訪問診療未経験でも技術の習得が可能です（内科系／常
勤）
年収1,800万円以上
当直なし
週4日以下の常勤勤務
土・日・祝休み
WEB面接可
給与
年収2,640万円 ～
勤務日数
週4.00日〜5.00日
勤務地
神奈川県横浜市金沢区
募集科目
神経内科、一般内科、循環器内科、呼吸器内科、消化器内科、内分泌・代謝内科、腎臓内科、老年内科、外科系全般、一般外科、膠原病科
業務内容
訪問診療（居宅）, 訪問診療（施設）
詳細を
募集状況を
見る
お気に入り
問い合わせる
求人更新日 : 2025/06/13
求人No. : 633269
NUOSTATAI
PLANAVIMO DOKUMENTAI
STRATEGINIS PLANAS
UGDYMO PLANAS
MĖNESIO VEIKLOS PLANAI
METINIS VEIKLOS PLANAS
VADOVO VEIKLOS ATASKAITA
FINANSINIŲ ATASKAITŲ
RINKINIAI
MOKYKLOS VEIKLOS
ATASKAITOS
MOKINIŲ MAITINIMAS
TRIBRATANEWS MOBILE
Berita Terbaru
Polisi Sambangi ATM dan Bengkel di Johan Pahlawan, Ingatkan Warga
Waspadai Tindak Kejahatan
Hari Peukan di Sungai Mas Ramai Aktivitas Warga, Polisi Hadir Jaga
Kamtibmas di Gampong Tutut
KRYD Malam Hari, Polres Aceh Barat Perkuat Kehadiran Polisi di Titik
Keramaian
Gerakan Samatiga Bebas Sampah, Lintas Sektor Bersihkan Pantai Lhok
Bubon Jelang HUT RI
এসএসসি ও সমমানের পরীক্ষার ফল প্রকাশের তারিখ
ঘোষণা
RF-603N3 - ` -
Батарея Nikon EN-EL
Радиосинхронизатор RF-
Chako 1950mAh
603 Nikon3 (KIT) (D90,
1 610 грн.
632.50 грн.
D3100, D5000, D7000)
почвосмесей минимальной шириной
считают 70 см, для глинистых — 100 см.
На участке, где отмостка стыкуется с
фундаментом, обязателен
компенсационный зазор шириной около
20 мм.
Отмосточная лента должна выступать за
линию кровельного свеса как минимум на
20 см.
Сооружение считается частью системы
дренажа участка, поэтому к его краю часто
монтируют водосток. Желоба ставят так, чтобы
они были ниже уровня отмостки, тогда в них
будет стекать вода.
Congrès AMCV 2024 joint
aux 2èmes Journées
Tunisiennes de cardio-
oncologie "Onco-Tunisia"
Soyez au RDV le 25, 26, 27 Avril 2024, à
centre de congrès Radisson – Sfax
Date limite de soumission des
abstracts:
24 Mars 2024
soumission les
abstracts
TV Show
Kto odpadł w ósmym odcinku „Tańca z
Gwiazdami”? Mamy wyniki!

++++++++++

=== Your instructions ===
Every line in the records above that contains the word "PLANAS" should be copied out.

=== Exercise solution ===
STRATEGINIS PLANAS
UGDYMO PLANAS
METINIS VEIKLOS PLANAS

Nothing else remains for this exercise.